### MATERIAL FOR THE TASK
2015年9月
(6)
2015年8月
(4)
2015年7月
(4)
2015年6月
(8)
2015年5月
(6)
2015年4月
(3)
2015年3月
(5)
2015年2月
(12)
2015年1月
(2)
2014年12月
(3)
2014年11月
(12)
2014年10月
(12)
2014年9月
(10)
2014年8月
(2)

---

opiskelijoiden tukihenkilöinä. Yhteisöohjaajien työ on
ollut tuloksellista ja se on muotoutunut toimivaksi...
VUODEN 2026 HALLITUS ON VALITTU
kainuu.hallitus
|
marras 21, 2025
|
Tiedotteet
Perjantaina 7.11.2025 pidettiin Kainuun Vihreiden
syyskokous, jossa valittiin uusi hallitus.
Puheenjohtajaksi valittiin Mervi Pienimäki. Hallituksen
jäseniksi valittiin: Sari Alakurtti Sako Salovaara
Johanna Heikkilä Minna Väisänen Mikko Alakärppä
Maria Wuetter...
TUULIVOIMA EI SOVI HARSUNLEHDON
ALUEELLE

* * *

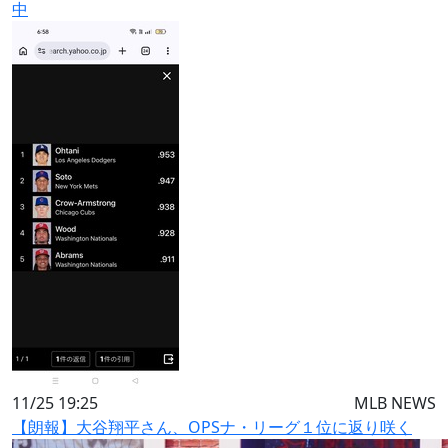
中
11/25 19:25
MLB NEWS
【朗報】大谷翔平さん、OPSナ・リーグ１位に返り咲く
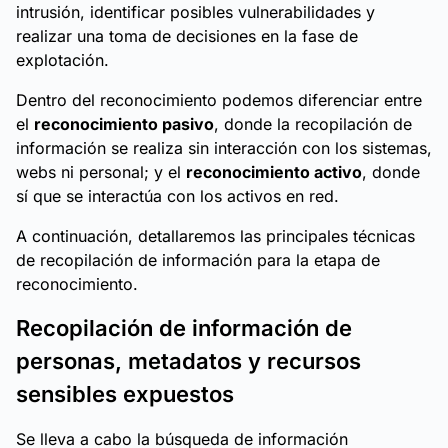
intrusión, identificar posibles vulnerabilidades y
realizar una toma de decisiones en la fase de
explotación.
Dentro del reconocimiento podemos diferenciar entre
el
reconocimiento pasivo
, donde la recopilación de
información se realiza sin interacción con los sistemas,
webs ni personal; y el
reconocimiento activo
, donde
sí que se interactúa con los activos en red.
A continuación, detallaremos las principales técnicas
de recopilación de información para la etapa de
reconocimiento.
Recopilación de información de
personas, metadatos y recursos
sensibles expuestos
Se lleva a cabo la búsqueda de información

### PROBLEM TO SOLVE
Scan the data above and copy each line containing the word "reconocimiento".

### REPLY TO THE TASK
Dentro del reconocimiento podemos diferenciar entre
reconocimiento pasivo
reconocimiento activo
reconocimiento.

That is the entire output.